Voiceovers: Voiceovers, for instance translations of the interview passages into other languages and then speaking through a narrator, are also very important to me. AI can be used very well for this. And Descript does this really, really well. In both German and English. Disadvantage: The time budget here is far too tight for my cases. That’s why I use Speechgen for the English texts. This offer is also pay-per-use. However, this only works well for English-language texts and is not quite as perfect as Descript. ElevenLabs would also be a very good alternative.

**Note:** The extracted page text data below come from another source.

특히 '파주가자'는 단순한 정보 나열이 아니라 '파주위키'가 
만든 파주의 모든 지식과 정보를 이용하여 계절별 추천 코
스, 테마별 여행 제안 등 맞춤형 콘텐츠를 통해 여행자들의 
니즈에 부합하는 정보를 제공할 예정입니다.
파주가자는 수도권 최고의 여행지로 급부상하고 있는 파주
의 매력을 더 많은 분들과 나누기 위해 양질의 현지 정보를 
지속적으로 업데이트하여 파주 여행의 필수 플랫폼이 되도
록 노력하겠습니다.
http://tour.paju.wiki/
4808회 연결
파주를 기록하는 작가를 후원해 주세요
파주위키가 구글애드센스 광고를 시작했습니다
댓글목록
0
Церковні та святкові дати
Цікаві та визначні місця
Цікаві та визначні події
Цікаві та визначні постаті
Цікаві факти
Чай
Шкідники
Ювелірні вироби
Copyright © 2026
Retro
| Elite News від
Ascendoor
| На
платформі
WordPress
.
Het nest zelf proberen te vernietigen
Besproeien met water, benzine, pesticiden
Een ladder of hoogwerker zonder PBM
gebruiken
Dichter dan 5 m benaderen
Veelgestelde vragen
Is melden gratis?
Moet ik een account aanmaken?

Audio editing: For the EU contribution, I packed the various audio fragments into an editing programme and did a lot of editing here. But I now always do the preliminary cut with Descript. Because here I can shorten and change a large part directly in the text. Unfortunately, this does not yet work perfectly. You can tell that Descript has been optimised for the American market. But it’s already working very well. In a timeline mode, I can then make the fine cut afterwards. And I have so far produced one podcast episode entirely in Descript. I had also used the recording function there. That also worked very well. When I record audio outside of Descript, Descript makes a quality correction that cannot be switched off. Why am I writing this? This quality correction does not work at all in some cases. The audio is then often very poor afterwards. Clean Voice is not good here either. Use the latest features in Da Vinci Resolve as a test.
Social Media Marketing: The suggestions for reels at Descript work really well. Incidentally, this is the reason why I decided in favour of Descript. Riverside produced much worse results for me. You can also store templates so that production is really fast. Out of five suggestions, I can always use between two and four. That’s enough for me.
Summarize: Unfortunately, there is no magic wand that you simply wave and everything is perfect. But without the massive use of artificial intelligence, I wouldn’t be able to produce my podcasts with this frequency and quality.
I’m still testing things out here. I recently recorded my voice with a tie microphone from Sennheiser. Unfortunately, the background noise here was very loud. I immediately filtered this out on the computer using a programme from Nivedia. The result rather semi… Descript then made a much worse audio out of it, so I ended up cutting everything in my editing programme.
I want to try out DaVinci Resolve more here soon, but with my little voice booth the recording is already better, which is of course always the better strategy.
I now have the thirty-nine Dollar monthly cancellable subscription to Discript and I always subscribe to Fish Audio on a monthly basis as needed. I definitely use Alrite and Speechgen a lot. I only use Clean Voice when there are a lot of äähs. Otherwise, and also additionally, I use the timeline mode of Descript. Descript is a revelation anyway. The text editing mode is just great and the post-processing in timeline mode saves me an incredible amount of time. What I find sobering here at the moment is that the transcription is not so good. It is cleaned up, which is of course rubbish if you want to edit using text. It is still optimised for the American market.
For this podcast I used Alrite and Fischaudio and then my editing programme. Of course, I didn’t speak this special episode myself either, but my clone did. However, I wrote the entire text myself.